Data below:

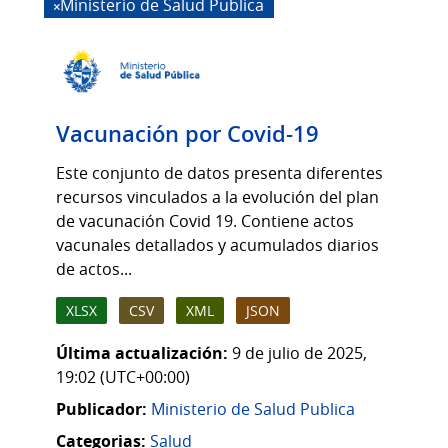
Ministerio de Salud Publica
Vacunación por Covid-19
Este conjunto de datos presenta diferentes
recursos vinculados a la evolución del plan
de vacunación Covid 19. Contiene actos
vacunales detallados y acumulados diarios
de actos...
XLSX
CSV
XML
JSON
Última actualización:
9 de julio de 2025,
19:02 (UTC+00:00)
Publicador:
Ministerio de Salud Publica
Categorias:
Salud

End of Data.

:: Task to carry out ::
Repeat every line above exactly, but omit all images.

:: Final answer ::
Ministerio de Salud Publica
Vacunación por Covid-19
Este conjunto de datos presenta diferentes
recursos vinculados a la evolución del plan
de vacunación Covid 19. Contiene actos
vacunales detallados y acumulados diarios
de actos...
XLSX
CSV
XML
JSON
Última actualización:
9 de julio de 2025,
19:02 (UTC+00:00)
Publicador:
Ministerio de Salud Publica
Categorias:
Salud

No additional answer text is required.